===== Materials provided

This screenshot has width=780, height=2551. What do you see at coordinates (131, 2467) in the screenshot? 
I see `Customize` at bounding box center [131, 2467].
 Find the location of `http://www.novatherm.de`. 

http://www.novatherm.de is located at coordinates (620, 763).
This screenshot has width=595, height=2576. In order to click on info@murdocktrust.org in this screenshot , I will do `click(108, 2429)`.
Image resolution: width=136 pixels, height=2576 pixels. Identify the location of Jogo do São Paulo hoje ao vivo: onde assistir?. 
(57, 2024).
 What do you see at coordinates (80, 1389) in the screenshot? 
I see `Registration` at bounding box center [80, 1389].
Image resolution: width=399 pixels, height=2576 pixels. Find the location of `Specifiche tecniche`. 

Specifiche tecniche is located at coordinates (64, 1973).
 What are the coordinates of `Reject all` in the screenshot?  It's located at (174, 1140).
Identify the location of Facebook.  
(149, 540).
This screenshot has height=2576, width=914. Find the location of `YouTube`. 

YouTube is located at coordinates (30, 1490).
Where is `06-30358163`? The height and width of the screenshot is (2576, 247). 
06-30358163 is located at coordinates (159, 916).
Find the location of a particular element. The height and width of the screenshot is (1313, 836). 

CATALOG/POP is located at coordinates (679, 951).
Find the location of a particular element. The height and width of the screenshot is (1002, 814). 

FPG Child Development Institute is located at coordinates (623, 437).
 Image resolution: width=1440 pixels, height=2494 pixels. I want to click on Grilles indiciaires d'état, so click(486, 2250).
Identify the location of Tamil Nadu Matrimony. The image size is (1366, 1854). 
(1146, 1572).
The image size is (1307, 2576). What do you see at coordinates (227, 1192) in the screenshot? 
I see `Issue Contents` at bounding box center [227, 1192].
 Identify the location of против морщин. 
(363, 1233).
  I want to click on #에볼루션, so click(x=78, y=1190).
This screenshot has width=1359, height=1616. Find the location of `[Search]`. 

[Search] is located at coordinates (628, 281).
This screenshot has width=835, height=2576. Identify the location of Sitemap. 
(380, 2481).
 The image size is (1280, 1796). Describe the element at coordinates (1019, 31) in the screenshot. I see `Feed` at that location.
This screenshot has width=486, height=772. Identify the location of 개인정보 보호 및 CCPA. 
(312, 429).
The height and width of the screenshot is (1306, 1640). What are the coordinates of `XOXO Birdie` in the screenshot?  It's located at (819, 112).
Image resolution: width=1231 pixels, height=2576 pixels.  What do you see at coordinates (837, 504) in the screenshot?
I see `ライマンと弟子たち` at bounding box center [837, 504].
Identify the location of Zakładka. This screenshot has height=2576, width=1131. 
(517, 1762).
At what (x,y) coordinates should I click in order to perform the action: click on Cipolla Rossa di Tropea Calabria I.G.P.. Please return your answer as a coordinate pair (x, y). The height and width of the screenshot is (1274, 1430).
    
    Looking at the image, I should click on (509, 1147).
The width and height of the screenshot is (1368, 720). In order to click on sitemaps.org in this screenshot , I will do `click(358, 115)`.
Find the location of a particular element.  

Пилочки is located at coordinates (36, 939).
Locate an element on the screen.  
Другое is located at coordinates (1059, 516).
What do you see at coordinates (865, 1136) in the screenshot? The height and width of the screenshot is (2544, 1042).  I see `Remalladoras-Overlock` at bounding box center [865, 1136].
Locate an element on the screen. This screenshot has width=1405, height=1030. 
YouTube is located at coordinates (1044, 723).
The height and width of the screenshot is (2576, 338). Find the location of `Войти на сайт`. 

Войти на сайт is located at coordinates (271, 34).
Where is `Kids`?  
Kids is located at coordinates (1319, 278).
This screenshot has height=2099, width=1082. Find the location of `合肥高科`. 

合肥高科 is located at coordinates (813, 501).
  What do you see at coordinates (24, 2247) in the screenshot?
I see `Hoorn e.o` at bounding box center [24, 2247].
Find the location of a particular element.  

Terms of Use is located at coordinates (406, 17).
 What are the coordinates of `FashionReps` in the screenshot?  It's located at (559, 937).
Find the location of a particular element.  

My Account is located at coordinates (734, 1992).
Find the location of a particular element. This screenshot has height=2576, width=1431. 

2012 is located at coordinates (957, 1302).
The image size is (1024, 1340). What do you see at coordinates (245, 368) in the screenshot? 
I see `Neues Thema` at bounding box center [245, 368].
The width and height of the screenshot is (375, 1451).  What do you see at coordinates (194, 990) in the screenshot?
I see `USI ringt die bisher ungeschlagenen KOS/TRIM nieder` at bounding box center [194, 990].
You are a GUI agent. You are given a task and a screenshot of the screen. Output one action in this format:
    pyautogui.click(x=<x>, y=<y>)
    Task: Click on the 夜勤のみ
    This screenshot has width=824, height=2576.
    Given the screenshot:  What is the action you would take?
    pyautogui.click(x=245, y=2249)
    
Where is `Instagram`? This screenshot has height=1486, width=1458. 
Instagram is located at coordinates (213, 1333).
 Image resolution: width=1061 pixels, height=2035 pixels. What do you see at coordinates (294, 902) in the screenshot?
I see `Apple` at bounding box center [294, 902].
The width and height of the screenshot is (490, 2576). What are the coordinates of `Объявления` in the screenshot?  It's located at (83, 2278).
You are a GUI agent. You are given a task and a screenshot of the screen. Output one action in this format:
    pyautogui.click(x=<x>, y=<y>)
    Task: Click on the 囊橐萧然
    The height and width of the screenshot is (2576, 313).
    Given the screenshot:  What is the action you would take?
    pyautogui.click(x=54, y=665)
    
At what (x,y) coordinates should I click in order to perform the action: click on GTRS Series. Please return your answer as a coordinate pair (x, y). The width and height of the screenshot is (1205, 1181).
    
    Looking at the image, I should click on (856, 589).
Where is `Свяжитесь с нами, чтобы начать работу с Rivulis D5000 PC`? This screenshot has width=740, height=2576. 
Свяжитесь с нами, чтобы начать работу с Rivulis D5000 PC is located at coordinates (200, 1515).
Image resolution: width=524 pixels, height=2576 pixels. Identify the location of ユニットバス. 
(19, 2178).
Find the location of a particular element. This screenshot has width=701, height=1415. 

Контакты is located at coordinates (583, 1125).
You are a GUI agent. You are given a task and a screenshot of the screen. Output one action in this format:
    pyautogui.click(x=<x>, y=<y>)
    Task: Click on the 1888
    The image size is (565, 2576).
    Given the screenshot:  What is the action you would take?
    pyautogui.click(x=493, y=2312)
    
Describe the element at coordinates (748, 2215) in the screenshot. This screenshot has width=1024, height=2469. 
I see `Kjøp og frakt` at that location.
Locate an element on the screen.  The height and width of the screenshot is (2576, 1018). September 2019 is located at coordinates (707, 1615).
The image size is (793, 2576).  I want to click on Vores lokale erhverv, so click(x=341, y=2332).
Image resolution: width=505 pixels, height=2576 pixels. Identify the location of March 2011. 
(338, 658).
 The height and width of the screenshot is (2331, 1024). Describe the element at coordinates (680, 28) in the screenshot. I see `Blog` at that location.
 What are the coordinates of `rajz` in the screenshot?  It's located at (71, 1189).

==========

*What to do*. Word for word, copy out the records.

*Solution*.
This screenshot has width=780, height=2551. What do you see at coordinates (131, 2467) in the screenshot? 
I see `Customize` at bounding box center [131, 2467].
 Find the location of `http://www.novatherm.de`. 

http://www.novatherm.de is located at coordinates (620, 763).
This screenshot has width=595, height=2576. In order to click on info@murdocktrust.org in this screenshot , I will do `click(108, 2429)`.
Image resolution: width=136 pixels, height=2576 pixels. Identify the location of Jogo do São Paulo hoje ao vivo: onde assistir?. 
(57, 2024).
 What do you see at coordinates (80, 1389) in the screenshot? 
I see `Registration` at bounding box center [80, 1389].
Image resolution: width=399 pixels, height=2576 pixels. Find the location of `Specifiche tecniche`. 

Specifiche tecniche is located at coordinates (64, 1973).
 What are the coordinates of `Reject all` in the screenshot?  It's located at (174, 1140).
Identify the location of Facebook.  
(149, 540).
This screenshot has height=2576, width=914. Find the location of `YouTube`. 

YouTube is located at coordinates (30, 1490).
Where is `06-30358163`? The height and width of the screenshot is (2576, 247). 
06-30358163 is located at coordinates (159, 916).
Find the location of a particular element. The height and width of the screenshot is (1313, 836). 

CATALOG/POP is located at coordinates (679, 951).
Find the location of a particular element. The height and width of the screenshot is (1002, 814). 

FPG Child Development Institute is located at coordinates (623, 437).
 Image resolution: width=1440 pixels, height=2494 pixels. I want to click on Grilles indiciaires d'état, so click(486, 2250).
Identify the location of Tamil Nadu Matrimony. The image size is (1366, 1854). 
(1146, 1572).
The image size is (1307, 2576). What do you see at coordinates (227, 1192) in the screenshot? 
I see `Issue Contents` at bounding box center [227, 1192].
 Identify the location of против морщин. 
(363, 1233).
  I want to click on #에볼루션, so click(x=78, y=1190).
This screenshot has width=1359, height=1616. Find the location of `[Search]`. 

[Search] is located at coordinates (628, 281).
This screenshot has width=835, height=2576. Identify the location of Sitemap. 
(380, 2481).
 The image size is (1280, 1796). Describe the element at coordinates (1019, 31) in the screenshot. I see `Feed` at that location.
This screenshot has width=486, height=772. Identify the location of 개인정보 보호 및 CCPA. 
(312, 429).
The height and width of the screenshot is (1306, 1640). What are the coordinates of `XOXO Birdie` in the screenshot?  It's located at (819, 112).
Image resolution: width=1231 pixels, height=2576 pixels.  What do you see at coordinates (837, 504) in the screenshot?
I see `ライマンと弟子たち` at bounding box center [837, 504].
Identify the location of Zakładka. This screenshot has height=2576, width=1131. 
(517, 1762).
At what (x,y) coordinates should I click in order to perform the action: click on Cipolla Rossa di Tropea Calabria I.G.P.. Please return your answer as a coordinate pair (x, y). The height and width of the screenshot is (1274, 1430).
    
    Looking at the image, I should click on (509, 1147).
The width and height of the screenshot is (1368, 720). In order to click on sitemaps.org in this screenshot , I will do `click(358, 115)`.
Find the location of a particular element.  

Пилочки is located at coordinates (36, 939).
Locate an element on the screen.  
Другое is located at coordinates (1059, 516).
What do you see at coordinates (865, 1136) in the screenshot? The height and width of the screenshot is (2544, 1042).  I see `Remalladoras-Overlock` at bounding box center [865, 1136].
Locate an element on the screen. This screenshot has width=1405, height=1030. 
YouTube is located at coordinates (1044, 723).
The height and width of the screenshot is (2576, 338). Find the location of `Войти на сайт`. 

Войти на сайт is located at coordinates (271, 34).
Where is `Kids`?  
Kids is located at coordinates (1319, 278).
This screenshot has height=2099, width=1082. Find the location of `合肥高科`. 

合肥高科 is located at coordinates (813, 501).
  What do you see at coordinates (24, 2247) in the screenshot?
I see `Hoorn e.o` at bounding box center [24, 2247].
Find the location of a particular element.  

Terms of Use is located at coordinates (406, 17).
 What are the coordinates of `FashionReps` in the screenshot?  It's located at (559, 937).
Find the location of a particular element.  

My Account is located at coordinates (734, 1992).
Find the location of a particular element. This screenshot has height=2576, width=1431. 

2012 is located at coordinates (957, 1302).
The image size is (1024, 1340). What do you see at coordinates (245, 368) in the screenshot? 
I see `Neues Thema` at bounding box center [245, 368].
The width and height of the screenshot is (375, 1451).  What do you see at coordinates (194, 990) in the screenshot?
I see `USI ringt die bisher ungeschlagenen KOS/TRIM nieder` at bounding box center [194, 990].
You are a GUI agent. You are given a task and a screenshot of the screen. Output one action in this format:
    pyautogui.click(x=<x>, y=<y>)
    Task: Click on the 夜勤のみ
    This screenshot has width=824, height=2576.
    Given the screenshot:  What is the action you would take?
    pyautogui.click(x=245, y=2249)
    
Where is `Instagram`? This screenshot has height=1486, width=1458. 
Instagram is located at coordinates (213, 1333).
 Image resolution: width=1061 pixels, height=2035 pixels. What do you see at coordinates (294, 902) in the screenshot?
I see `Apple` at bounding box center [294, 902].
The width and height of the screenshot is (490, 2576). What are the coordinates of `Объявления` in the screenshot?  It's located at (83, 2278).
You are a GUI agent. You are given a task and a screenshot of the screen. Output one action in this format:
    pyautogui.click(x=<x>, y=<y>)
    Task: Click on the 囊橐萧然
    The height and width of the screenshot is (2576, 313).
    Given the screenshot:  What is the action you would take?
    pyautogui.click(x=54, y=665)
    
At what (x,y) coordinates should I click in order to perform the action: click on GTRS Series. Please return your answer as a coordinate pair (x, y). The width and height of the screenshot is (1205, 1181).
    
    Looking at the image, I should click on (856, 589).
Where is `Свяжитесь с нами, чтобы начать работу с Rivulis D5000 PC`? This screenshot has width=740, height=2576. 
Свяжитесь с нами, чтобы начать работу с Rivulis D5000 PC is located at coordinates (200, 1515).
Image resolution: width=524 pixels, height=2576 pixels. Identify the location of ユニットバス. 
(19, 2178).
Find the location of a particular element. This screenshot has width=701, height=1415. 

Контакты is located at coordinates (583, 1125).
You are a GUI agent. You are given a task and a screenshot of the screen. Output one action in this format:
    pyautogui.click(x=<x>, y=<y>)
    Task: Click on the 1888
    The image size is (565, 2576).
    Given the screenshot:  What is the action you would take?
    pyautogui.click(x=493, y=2312)
    
Describe the element at coordinates (748, 2215) in the screenshot. This screenshot has width=1024, height=2469. 
I see `Kjøp og frakt` at that location.
Locate an element on the screen.  The height and width of the screenshot is (2576, 1018). September 2019 is located at coordinates (707, 1615).
The image size is (793, 2576).  I want to click on Vores lokale erhverv, so click(x=341, y=2332).
Image resolution: width=505 pixels, height=2576 pixels. Identify the location of March 2011. 
(338, 658).
 The height and width of the screenshot is (2331, 1024). Describe the element at coordinates (680, 28) in the screenshot. I see `Blog` at that location.
 What are the coordinates of `rajz` in the screenshot?  It's located at (71, 1189).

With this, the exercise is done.